§ **Source material**:

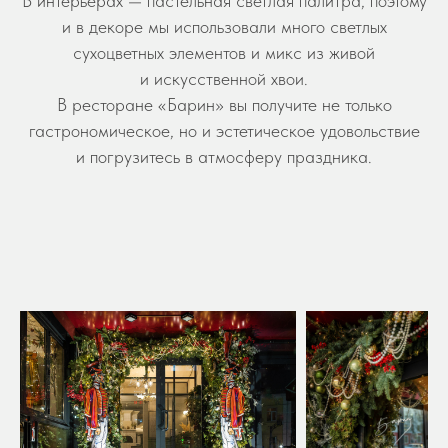
В интерьерах — пастельная светлая палитра, поэтому
и в декоре мы использовали много светлых
сухоцветных элементов и микс из живой
и искусственной хвои.
В ресторане «Барин» вы получите не только
гастрономическое, но и эстетическое удовольствие
и погрузитесь в атмосферу праздника.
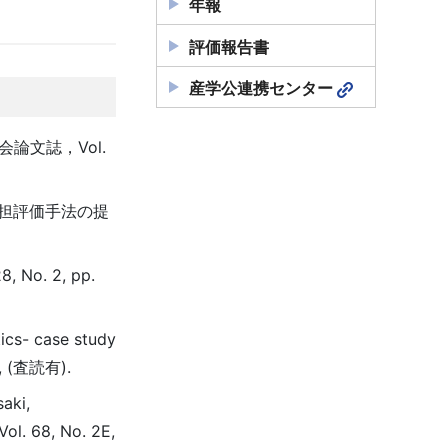
年報
評価報告書
産学公連携センター
論文誌，Vol.
負担評価手法の提
. 2, pp.
ics- case study
7), (査読有).
aki,
l. 68, No. 2E,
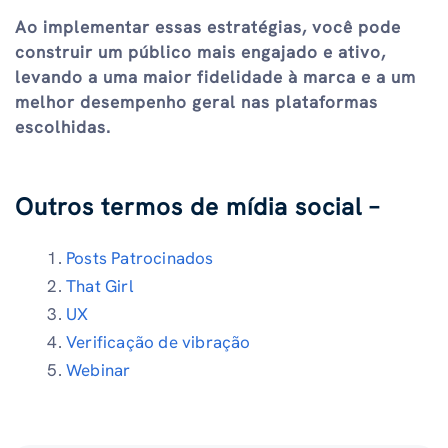
Ao implementar essas estratégias, você pode
construir um público mais engajado e ativo,
levando a uma maior fidelidade à marca e a um
melhor desempenho geral nas plataformas
escolhidas.
Outros termos de mídia social –
Posts Patrocinados
That Girl
UX
Verificação de vibração
Webinar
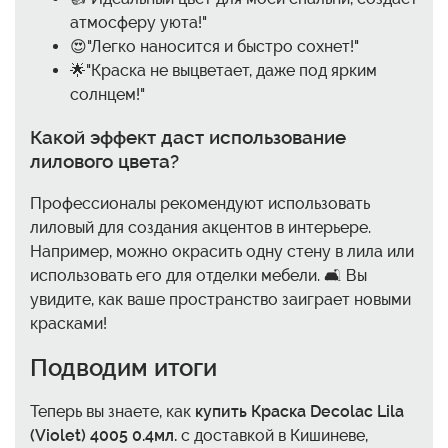
атмосферу уюта!"
😍"Легко наносится и быстро сохнет!"
🌟"Краска не выцветает, даже под ярким
солнцем!"
Какой эффект даст использование
лилового цвета?
Профессионалы рекомендуют использовать
лиловый для создания акцентов в интерьере.
Например, можно окрасить одну стену в лила или
использовать его для отделки мебели. 🛋️ Вы
увидите, как ваше пространство заиграет новыми
красками!
Подводим итоги
Теперь вы знаете, как
купить Краска Decolac Lila
(Violet) 4005 0.4мл.
с доставкой в Кишиневе,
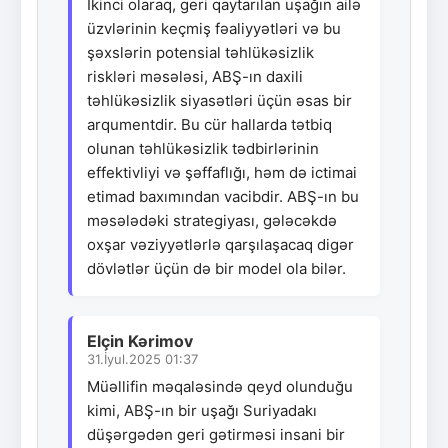
İkinci olaraq, geri qaytarılan uşağın ailə
üzvlərinin keçmiş fəaliyyətləri və bu
şəxslərin potensial təhlükəsizlik
riskləri məsələsi, ABŞ-ın daxili
təhlükəsizlik siyasətləri üçün əsas bir
arqumentdir. Bu cür hallarda tətbiq
olunan təhlükəsizlik tədbirlərinin
effektivliyi və şəffaflığı, həm də ictimai
etimad baxımından vacibdir. ABŞ-ın bu
məsələdəki strategiyası, gələcəkdə
oxşar vəziyyətlərlə qarşılaşacaq digər
dövlətlər üçün də bir model ola bilər.
Elçin Kərimov
31.İyul.2025 01:37
Müəllifin məqaləsində qeyd olunduğu
kimi, ABŞ-ın bir uşağı Suriyadakı
düşərgədən geri gətirməsi insani bir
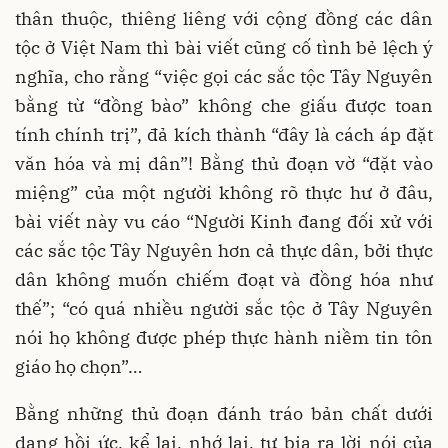
thân thuộc, thiêng liêng với cộng đồng các dân
tộc ở Việt Nam thì bài viết cũng cố tình bẻ lệch ý
nghĩa, cho rằng “việc gọi các sắc tộc Tây Nguyên
bằng từ “đồng bào” không che giấu được toan
tính chính trị”, đả kích thành “đây là cách áp đặt
văn hóa và mị dân”! Bằng thủ đoạn vờ “đặt vào
miệng” của một người không rõ thực hư ở đâu,
bài viết này vu cáo “Người Kinh đang đối xử với
các sắc tộc Tây Nguyên hơn cả thực dân, bởi thực
dân không muốn chiếm đoạt và đồng hóa như
thế”; “có quá nhiều người sắc tộc ở Tây Nguyên
nói họ không được phép thực hành niềm tin tôn
giáo họ chọn”…
Bằng những thủ đoạn đánh tráo bản chất dưới
dạng hồi ức, kể lại, nhớ lại, tự bịa ra lời nói của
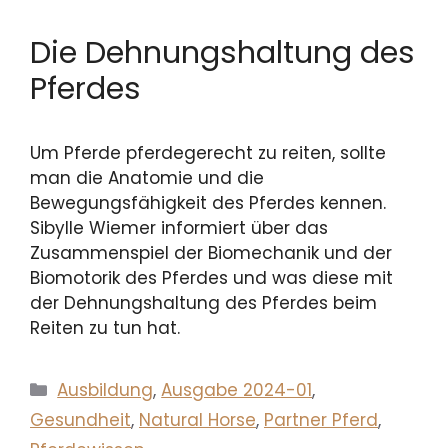
Die Dehnungshaltung des
Pferdes
Um Pferde pferdegerecht zu reiten, sollte
man die Anatomie und die
Bewegungsfähigkeit des Pferdes kennen.
Sibylle Wiemer informiert über das
Zusammenspiel der Biomechanik und der
Biomotorik des Pferdes und was diese mit
der Dehnungshaltung des Pferdes beim
Reiten zu tun hat.
Kategorien
Ausbildung
,
Ausgabe 2024-01
,
Gesundheit
,
Natural Horse
,
Partner Pferd
,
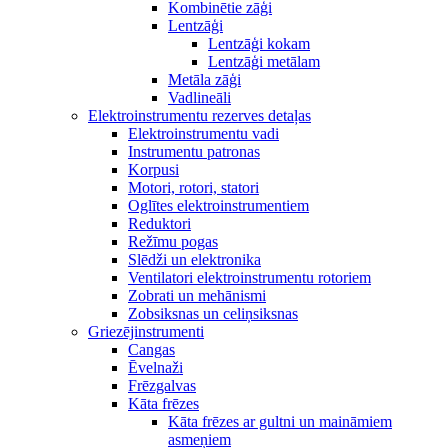
Kombinētie zāģi
Lentzāģi
Lentzāģi kokam
Lentzāģi metālam
Metāla zāģi
Vadlineāli
Elektroinstrumentu rezerves detaļas
Elektroinstrumentu vadi
Instrumentu patronas
Korpusi
Motori, rotori, statori
Oglītes elektroinstrumentiem
Reduktori
Režīmu pogas
Slēdži un elektronika
Ventilatori elektroinstrumentu rotoriem
Zobrati un mehānismi
Zobsiksnas un celiņsiksnas
Griezējinstrumenti
Cangas
Ēvelnaži
Frēzgalvas
Kāta frēzes
Kāta frēzes ar gultni un maināmiem
asmeņiem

§ **Your goal**:
I'd like the number of lines above that contain the word "frēzes", and nothing besides that number.

§ **The completed task**:
2